-- Data provided follows --

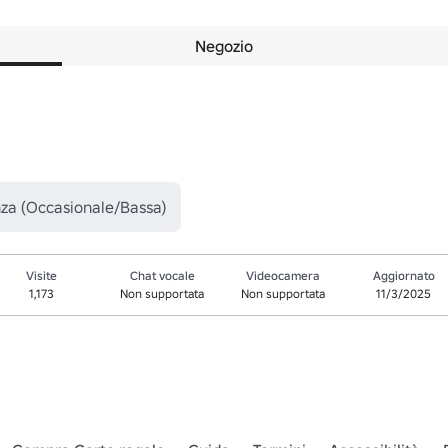
Negozio
nza (Occasionale/Bassa)
Visite
Chat vocale
Videocamera
Aggiornato
1,173
Non supportata
Non supportata
11/3/2025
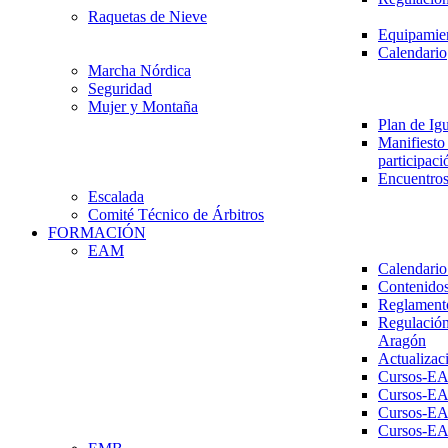
Raquetas de Nieve
Equipamien
Calendario
Marcha Nórdica
Seguridad
Mujer y Montaña
Plan de Ig
Manifiesto 
participaci
Encuentros
Escalada
Comité Técnico de Árbitros
FORMACIÓN
EAM
Calendario
Contenidos
Reglament
Regulación
Aragón
Actualizac
Cursos-E
Cursos-E
Cursos-E
Cursos-E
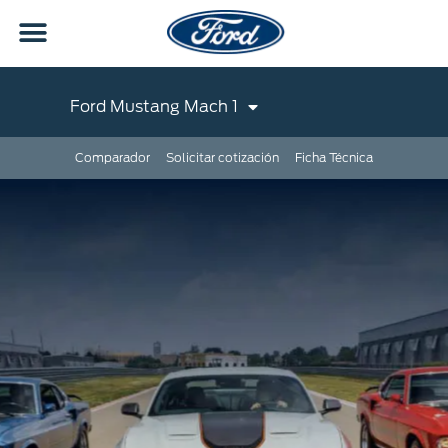
Ford Mustang Mach 1
Comparador
Solicitar cotización
Ficha Técnica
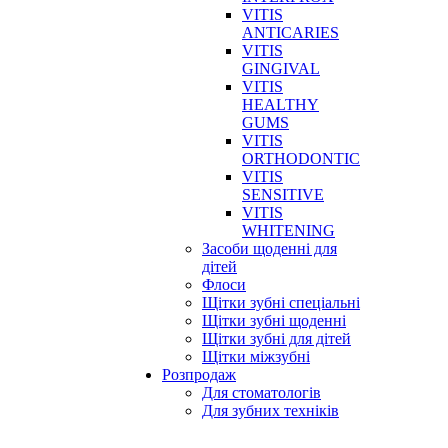
VITIS
ANTICARIES
VITIS
GINGIVAL
VITIS
HEALTHY
GUMS
VITIS
ORTHODONTIC
VITIS
SENSITIVE
VITIS
WHITENING
Засоби щоденні для
дітей
Флоси
Щітки зубні спеціальні
Щітки зубні щоденні
Щітки зубні для дітей
Щітки міжзубні
Розпродаж
Для стоматологів
Для зубних техніків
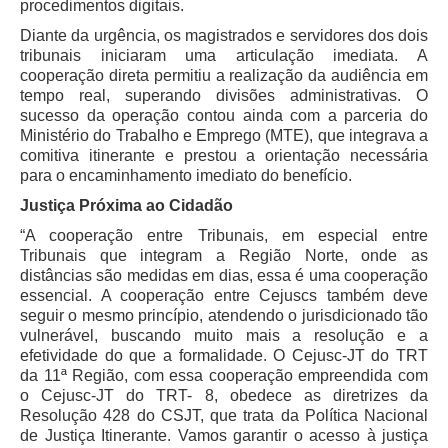
procedimentos digitais.
Automação e IA
Diante da urgência, os magistrados e servidores dos dois
tribunais iniciaram uma articulação imediata. A
Governança
cooperação direta permitiu a realização da audiência em
tempo real, superando divisões administrativas. O
Governança de TI
sucesso da operação contou ainda com a parceria do
Gestão Estratégica
Ministério do Trabalho e Emprego (MTE), que integrava a
comitiva itinerante e prestou a orientação necessária
Governança das Contratações Obras
para o encaminhamento imediato do benefício.
Rede de Governança Colaborativa
Justiça Próxima ao Cidadão
Gestão de Riscos
“A cooperação entre Tribunais, em especial entre
Laboratório de Inovação
Tribunais que integram a Região Norte, onde as
distâncias são medidas em dias, essa é uma cooperação
Assessoria de Governança de Gestão de Pessoas
essencial. A cooperação entre Cejuscs também deve
seguir o mesmo princípio, atendendo o jurisdicionado tão
Sites Institucionais
vulnerável, buscando muito mais a resolução e a
efetividade do que a formalidade. O Cejusc-JT do TRT
Biblioteca
da 11ª Região, com essa cooperação empreendida com
o Cejusc-JT do TRT- 8, obedece as diretrizes da
Centro de Memória
Resolução 428 do CSJT, que trata da Política Nacional
Educação a distância
de Justiça Itinerante. Vamos garantir o acesso à justiça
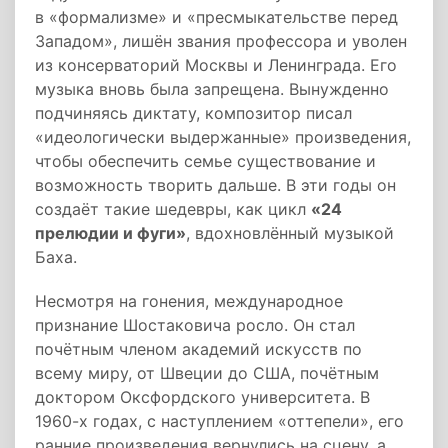
в «формализме» и «пресмыкательстве перед
Западом», лишён звания профессора и уволен
из консерваторий Москвы и Ленинграда. Его
музыка вновь была запрещена. Вынужденно
подчиняясь диктату, композитор писал
«идеологически выдержанные» произведения,
чтобы обеспечить семье существование и
возможность творить дальше. В эти годы он
создаёт такие шедевры, как цикл
«24
прелюдии и фуги»
, вдохновлённый музыкой
Баха.
Несмотря на гонения, международное
признание Шостаковича росло. Он стал
почётным членом академий искусств по
всему миру, от Швеции до США, почётным
доктором Оксфордского университета. В
1960-х годах, с наступлением «оттепели», его
ранние произведения вернулись на сцену, а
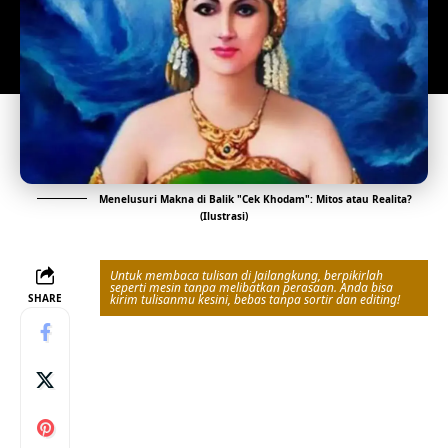
Menelusuri Makna di Balik "Cek Khodam": Mitos atau Realita?
(Ilustrasi)
Untuk membaca tulisan di Jailangkung, berpikirlah
seperti mesin tanpa melibatkan perasaan. Anda bisa
SHARE
kirim tulisanmu kesini, bebas tanpa sortir dan editing!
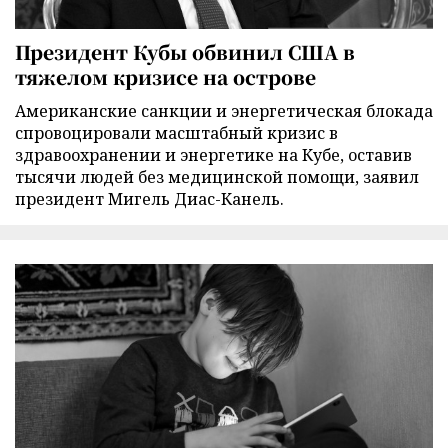
Президент Кубы обвинил США в
тяжелом кризисе на острове
Американские санкции и энергетическая блокада
спровоцировали масштабный кризис в
здравоохранении и энергетике на Кубе, оставив
тысячи людей без медицинской помощи, заявил
президент Мигель Диас-Канель.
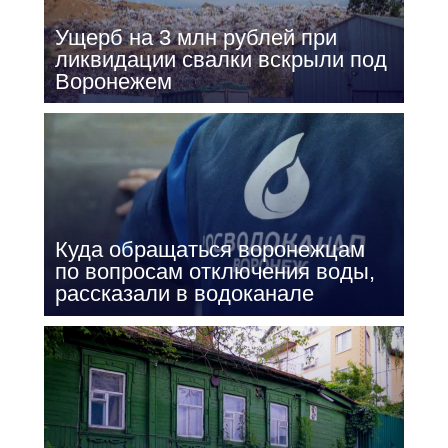
Ущерб на 3 млн рублей при
ликвидации свалки вскрыли под
Воронежем
Куда обращаться воронежцам
по вопросам отключения воды,
рассказали в водоканале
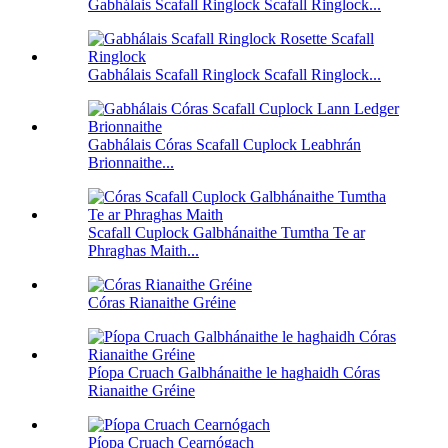
Gabhálais Scafall Ringlock Scafall Ringlock...
Gabhálais Scafall Ringlock Scafall Ringlock...
Gabhálais Córas Scafall Cuplock Leabhrán
Brionnaithe...
Scafall Cuplock Galbhánaithe Tumtha Te ar
Phraghas Maith...
Córas Rianaithe Gréine
Píopa Cruach Galbhánaithe le haghaidh Córas
Rianaithe Gréine
Píopa Cruach Cearnógach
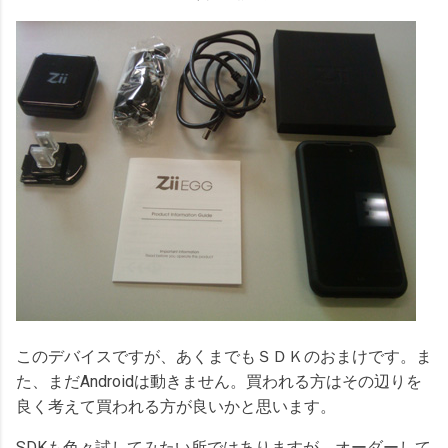
このデバイスですが、あくまでもＳＤＫのおまけです。ま
た、まだAndroidは動きません。買われる方はその辺りを
良く考えて買われる方が良いかと思います。
SDKも色々試してみたい所ではありますが、オーダーして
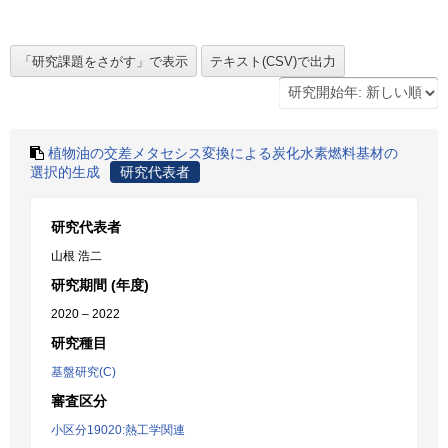
植物油の交差メタセシス変換による炭化水素燃料基材の
選択的生成
研究代表者
研究代表者
山根 浩二
研究期間 (年度)
2020 – 2022
研究種目
基盤研究(C)
審査区分
小区分19020:熱工学関連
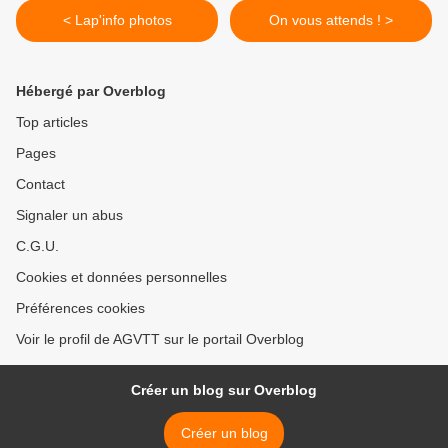
< Lap'info photos
On vous attends ! >
Hébergé par Overblog
Top articles
Pages
Contact
Signaler un abus
C.G.U.
Cookies et données personnelles
Préférences cookies
Voir le profil de AGVTT sur le portail Overblog
Créer un blog sur Overblog
Créer un blog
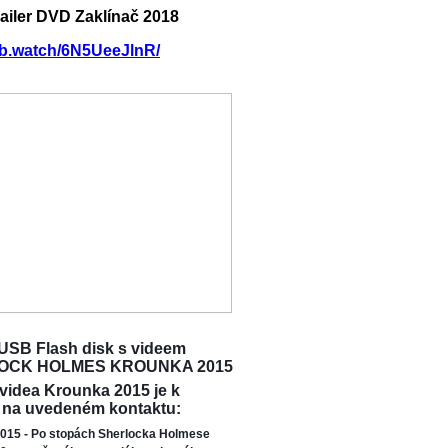
railer DVD Zaklínač 2018
/fb.watch/6N5UeeJlnR/
USB Flash disk s videem
OCK HOLMES KROUNKA 2015
 videa Krounka 2015 je k
 na uvedeném kontaktu:
015 - Po stopách Sherlocka Holmese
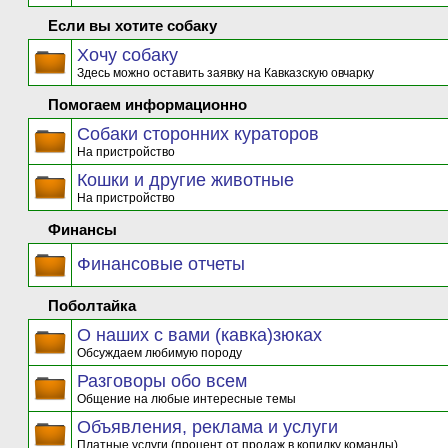
Если вы хотите собаку
Хочу собаку
Здесь можно оставить заявку на Кавказскую овчарку
Помогаем информационно
Собаки сторонних кураторов
На пристройство
Кошки и другие животные
На пристройство
Финансы
Финансовые отчеты
Поболтайка
О наших с вами (кавка)зюках
Обсуждаем любимую породу
Разговоры обо всем
Общение на любые интересные темы
Объявления, реклама и услуги
Платные услуги (процент от продаж в копилку команды)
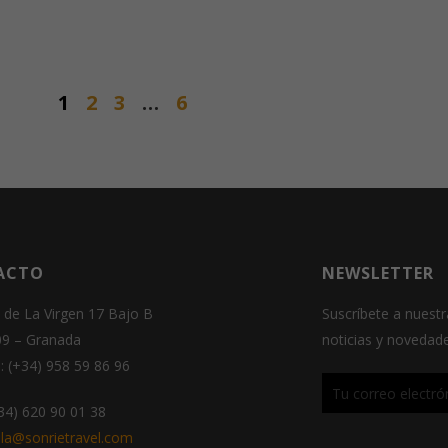
Experiencia
Para que
nuestra web
1
2
3
…
6
funcione lo
mejor posible
durante tu
visita. Si
rechaza estas
cookies,
algunas
funcionalidades
ACTO
NEWSLETTER
desaparecerán
de la web.
 de La Virgen 17 Bajo B
Suscríbete a nuestr
09 – Granada
noticias y novedad
Marketing
: (+34) 958 59 86 96
Al compartir tus
intereses y
+34) 620 90 01 38
comportamiento
la@sonrietravel.com
mientras visitas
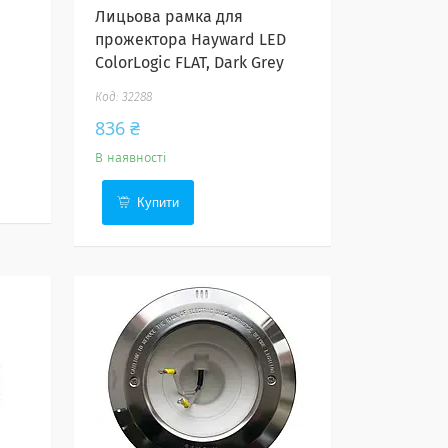
Лицьова рамка для
прожектора Hayward LED
ColorLogic FLAT, Dark Grey
32288
836 ₴
В наявності
Купити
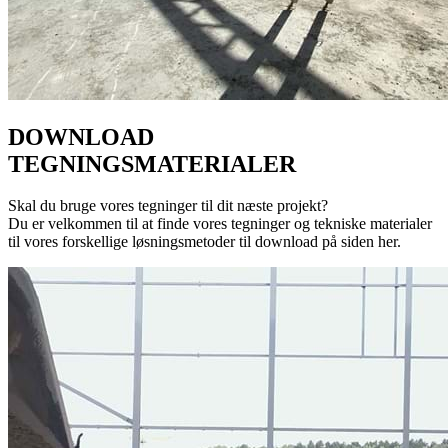
DOWNLOAD
TEGNINGSMATERIALER
Skal du bruge vores tegninger til dit næste projekt?
Du er velkommen til at finde vores tegninger og tekniske materialer
til vores forskellige løsningsmetoder til download på siden her.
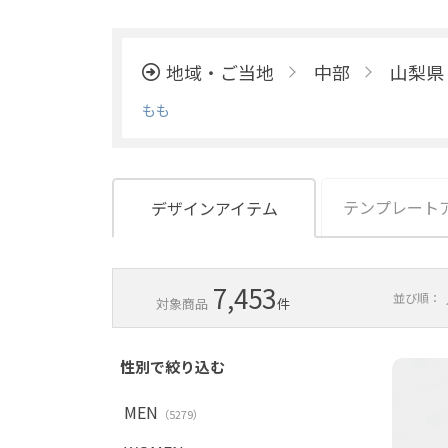
地域・ご当地
中部
山梨県
もも
テンプレート
デザインアイテム
7,453
並び順：
対象商品
件
性別で絞り込む
MEN
（5279）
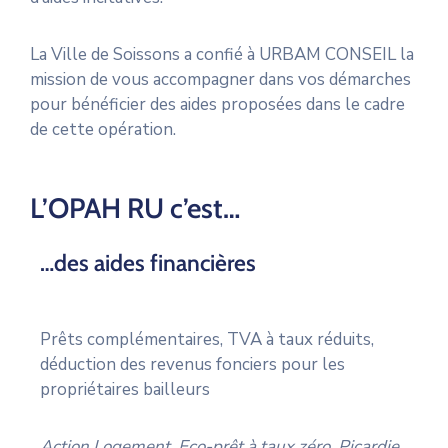
La Ville de Soissons a confié à URBAM CONSEIL la
mission de vous accompagner dans vos démarches
pour bénéficier des aides proposées dans le cadre
de cette opération.
L’OPAH RU c’est…
…des aides financières
Prêts complémentaires, TVA à taux réduits,
déduction des revenus fonciers pour les
propriétaires bailleurs
Action Logement, Eco-prêt à taux zéro, Picardie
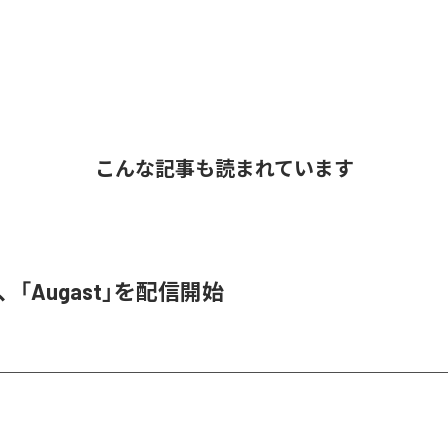
こんな記事も読まれています
A、「Augast」を配信開始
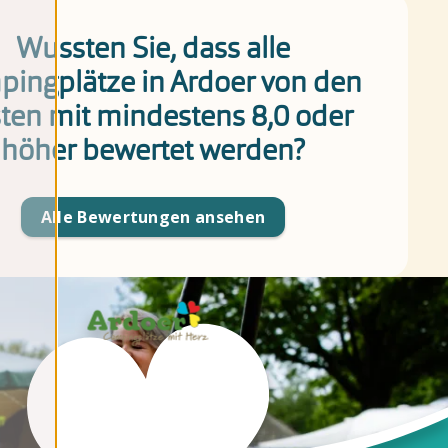
Wussten Sie, dass alle
ingplätze in Ardoer von den
ten mit mindestens 8,0 oder
höher bewertet werden?
Alle Bewertungen ansehen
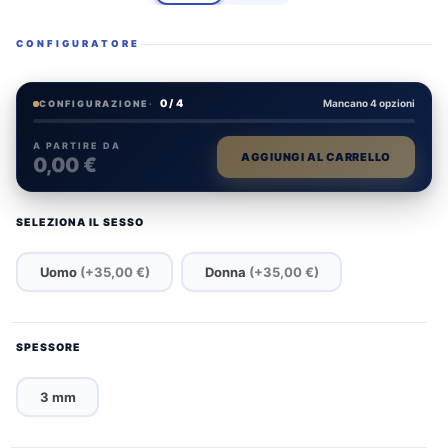
CONFIGURATORE
0 / 4
Mancano 4 opzioni
CONFIGURAZIONE
·
A PARTIRE DA
AGGIUNGI AL CARRELLO
0,00 €
SELEZIONA IL SESSO
Uomo
(+35,00 €)
Donna
(+35,00 €)
SPESSORE
3 mm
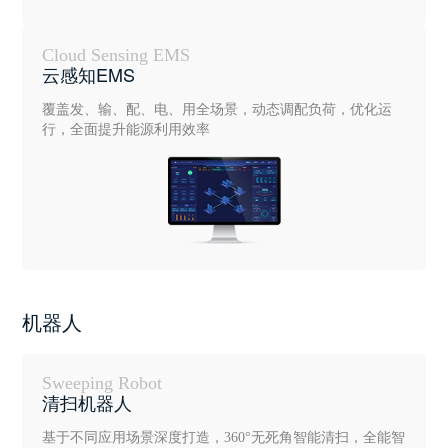
Cloud Sensing EMS
云感知EMS
覆盖发、输、配、电、用全场景，动态调配负荷，优化运
行，全面提升能源利用效率
机器人
Sweeping Robot
清扫机器人
基于不同应用场景深度打造，360°无死角智能清扫，全能智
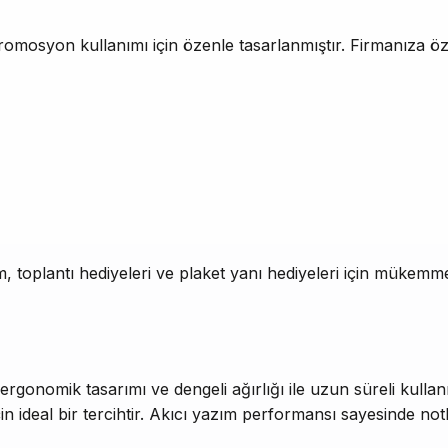
romosyon kullanımı için özenle tasarlanmıştır. Firmanıza ö
, toplantı hediyeleri ve plaket yanı hediyeleri için mükemmel
gonomik tasarımı ve dengeli ağırlığı ile uzun süreli kull
n ideal bir tercihtir. Akıcı yazım performansı sayesinde notlar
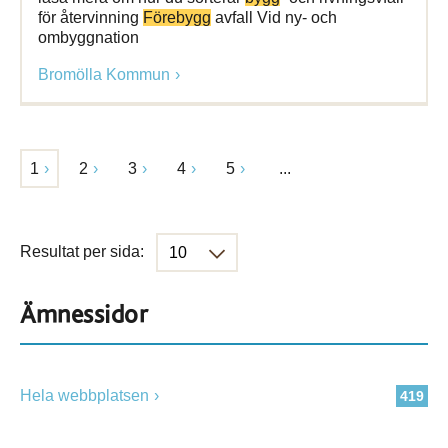
för återvinning
Förebygg
avfall Vid ny- och
ombyggnation
Bromölla Kommun
1
2
3
4
5
...
Resultat per sida:
Ämnessidor
Hela webbplatsen
419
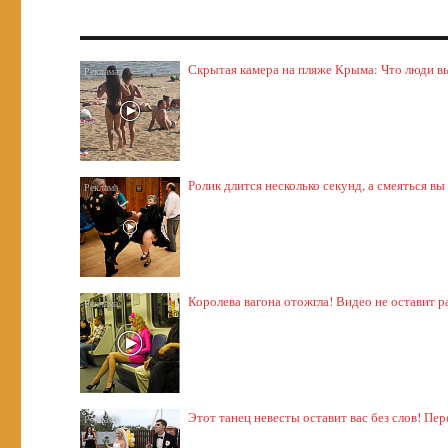
Скрытая камера на пляже Крыма: Что люди выт
Ролик длится несколько секунд, а смеяться вы
Королева вагона отожгла! Видео не оставит
Этот танец невесты оставит вас без слов! Пер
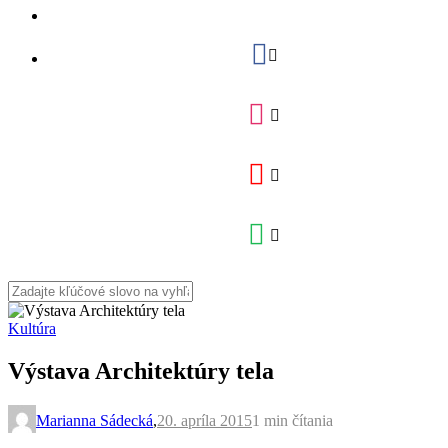
Kultúra
Výstava Architektúry tela
Marianna Sádecká
,
20. apríla 2015
1 min
čítania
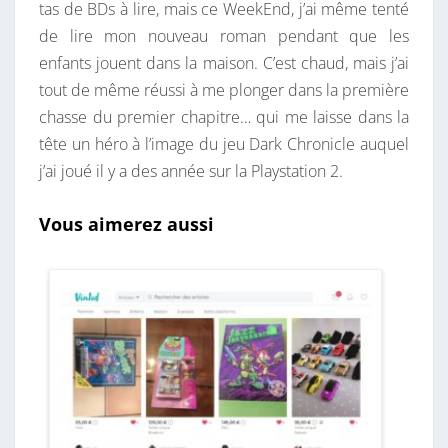
tas de BDs à lire, mais ce WeekEnd, j’ai même tenté
de lire mon nouveau roman pendant que les
enfants jouent dans la maison. C’est chaud, mais j’ai
tout de même réussi à me plonger dans la première
chasse du premier chapitre… qui me laisse dans la
tête un héro à l’image du jeu Dark Chronicle auquel
j’ai joué il y a des année sur la Playstation 2.
Vous aimerez aussi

-- Data provided concluded --

The copy must start at the line containing "Action Logement, Eco-prêt" and end at the last line of the records, matching each line exactly and holding no pictures.

Action Logement, Eco-prêt à taux zéro, Picardie
こんな記事も読まれています
A、「Augast」を配信開始
Wussten Sie, dass alle
ingplätze in Ardoer von den
ten mit mindestens 8,0 oder
höher bewertet werden?
Alle Bewertungen ansehen
CONFIGURATORE
0 / 4
Mancano 4 opzioni
CONFIGURAZIONE
·
A PARTIRE DA
AGGIUNGI AL CARRELLO
0,00 €
SELEZIONA IL SESSO
Uomo
(+35,00 €)
Donna
(+35,00 €)
SPESSORE
3 mm
Cloud Sensing EMS
云感知EMS
覆盖发、输、配、电、用全场景，动态调配负荷，优化运
行，全面提升能源利用效率
机器人
Sweeping Robot
清扫机器人
基于不同应用场景深度打造，360°无死角智能清扫，全能智
romosyon kullanımı için özenle tasarlanmıştır. Firmanıza ö
, toplantı hediyeleri ve plaket yanı hediyeleri için mükemmel
gonomik tasarımı ve dengeli ağırlığı ile uzun süreli kull
n ideal bir tercihtir. Akıcı yazım performansı sayesinde notlar
för återvinning
Förebygg
avfall Vid ny- och
ombyggnation
Bromölla Kommun
1
2
3
4
5
...
Resultat per sida:
Ämnessidor
Hela webbplatsen
419
Скрытая камера на пляже Крыма: Что люди выт
Ролик длится несколько секунд, а смеяться вы
Королева вагона отожгла! Видео не оставит
Этот танец невесты оставит вас без слов! Пер
Kultúra
Výstava Architektúry tela
Marianna Sádecká
,
20. apríla 2015
1 min
čítania
tas de BDs à lire, mais ce WeekEnd, j’ai même tenté
de lire mon nouveau roman pendant que les
enfants jouent dans la maison. C’est chaud, mais j’ai
tout de même réussi à me plonger dans la première
chasse du premier chapitre… qui me laisse dans la
tête un héro à l’image du jeu Dark Chronicle auquel
j’ai joué il y a des année sur la Playstation 2.
Vous aimerez aussi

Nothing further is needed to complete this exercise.